It's been said that there is no such thing as "TMI" in the world of online IF chat. I'm not convinced of that. Sure, I may have discussed my sex life and mucous and pubes (oh my!), but there must be topics out there that are too much, even for the haggard, old ears of the barren. We show each other photos of 8 cell embryos and pictures of needle-induced bruises. We help one another interpret lines on sticks we've actually urinated on. And once initiated in the Success After Infertility club the braver among us might even discuss hemorrhoids - with people we've never met, in a forum that can be read by anyone on earth. We're a brave and open bunch, that is for certain.
So why, then, has nobody ever mentioned the Alien Ass Pods?
How many of you reading right now have been diagnosed with PCOS? Oodles, I imagine - it seems almost as common a diagnosis as MoTHerFuckeR. I've seen countless discussions about the symptoms, endless cycles, treatment options and diet suggestions. Girls are open about the side effects of the medication they're prescribed to combat PCOS, although the daintier "stomach upset" is a more common complaint than the more truthful "diarrhea from hell". And yet there is no talk of Alien Ass Pods.
I was first put on Metformin last summer. I'd had a few failed Femara cycles (O, but no BFP) but wasn't ready to move on to the big, bad world of injectibles. My RE and I powwowed and decided to approach the next cycle with a "kitchen sink" mentality. We were sticking with Femara but using Endometrin (over the possibly less-powerful Crinone of previous cycles). We were moving on to IUI over TI, even though my husband had managed to knock me up 4 times already. And we were throwing in Met. "What the hell," we thought. Why not. I didn't really show signs of PCOS (aside from a predilection towards moles), but Met was cheap and it couldn't really hurt.
I started my prescription on a Friday, just before leaving for a camping trip. I was diligent in taking my pills that weekend. I'd pop a few just before grabbing a beer and sitting my ass in a river with girlfriends. I spent all weekend in that river; laughing, relaxing and reconnecting after another failed cycle.
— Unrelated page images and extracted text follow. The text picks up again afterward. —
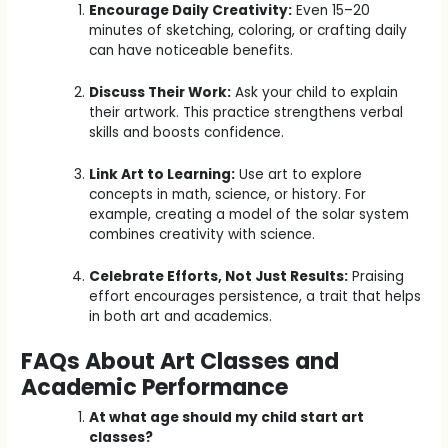
Encourage Daily Creativity:
Even 15–20
minutes of sketching, coloring, or crafting daily
can have noticeable benefits.
Discuss Their Work:
Ask your child to explain
their artwork. This practice strengthens verbal
skills and boosts confidence.
Link Art to Learning:
Use art to explore
concepts in math, science, or history. For
example, creating a model of the solar system
combines creativity with science.
Celebrate Efforts, Not Just Results:
Praising
effort encourages persistence, a trait that helps
in both art and academics.
FAQs About Art Classes and
Academic Performance
At what age should my child start art
classes?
When I returned home to my hubby a few days later I was dirty, tired and a bit hungover - the indoor plumbing was a welcome sight.
When I used the bathroom the next morning I thought I saw...something, just before it was swept out of view. I wasn't really certain I hadn't imagined it and tried to forget. I popped my pills and life went on. The next morning I knew it wasn't my imagination. There was definitely "something" in the toilet. Oval. Yellow. Big. Floating. I tried to ignore it, but my mind began to whir. The next day there were two - no, three! - of these objects, these Alien Ass Pods! They looked like eggs; eggs coming from an area that should not be laying eggs. And how big was the animal that laid eggs that size? What the hell had crawled out of that river and into my intestines???
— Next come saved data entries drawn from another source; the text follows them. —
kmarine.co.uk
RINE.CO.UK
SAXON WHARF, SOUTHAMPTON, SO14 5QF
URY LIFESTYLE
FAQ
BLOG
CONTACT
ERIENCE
I scoured the internet for answers, but how do you Google "big f'ing scary pods in my shit!"? I wasn't getting any relief and fearful that the aliens might that very moment be feasting on my duodenum, I asked my mom, who had accompanied me on my trip to the river, if she was having any "issues". Free of A.A.P.s herself but concerned about my insides she started Googling with me. Talking through it ("they're BIG") and dissecting the events of the week prior, talk turned to meds. And suddenly I realized - those pods looked an awful lot like my Metformin ER tablets. They were bigger and yellower, but there was a definite resemblance...
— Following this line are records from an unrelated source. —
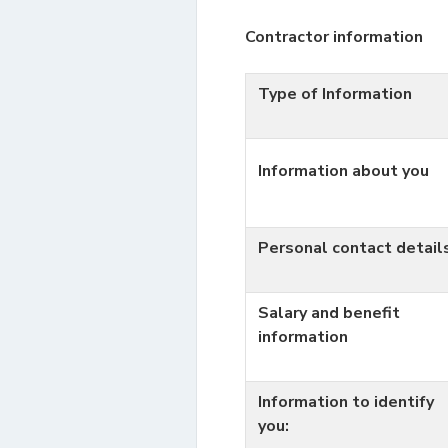
Contractor information
Type of Information
Information about you
Personal contact detail
Salary and benefit
information
Information to identify
you:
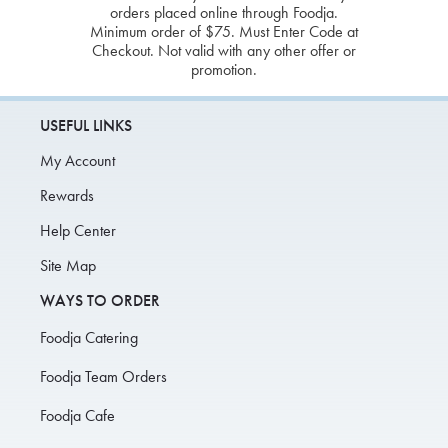
orders placed online through Foodja.
Minimum order of $75. Must Enter Code at
Checkout. Not valid with any other offer or
promotion.
USEFUL LINKS
My Account
Rewards
Help Center
Site Map
WAYS TO ORDER
Foodja Catering
Foodja Team Orders
Foodja Cafe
A little more interwebs digging and I had my answer. No parasite had taken refuge in my bowels (or in my uterus, for that matter, damnit!). I just had a very common reaction to a very common medication. The meds are absorbed but the outer casing isn't and thus, Alien Ass Pods are born. I was relieved to have an explanation and thankful to avoid another trip to another doctor. But I couldn't help but wonder why my RE didn't mention this? Why didn't the PCOS girls on my message boards warn me? Shouldn't there be a big, flashing neon light above the pharmacy counter that prepares patients for this terrifying side effect? But nobody was talking. Guess some things *are* TMI - even for the IF community.
A year later and I'm back on Met. Just one day in and the pods are back. All you silent sufferers of Alien Ass Pods, rest assured: You Are Not Alone.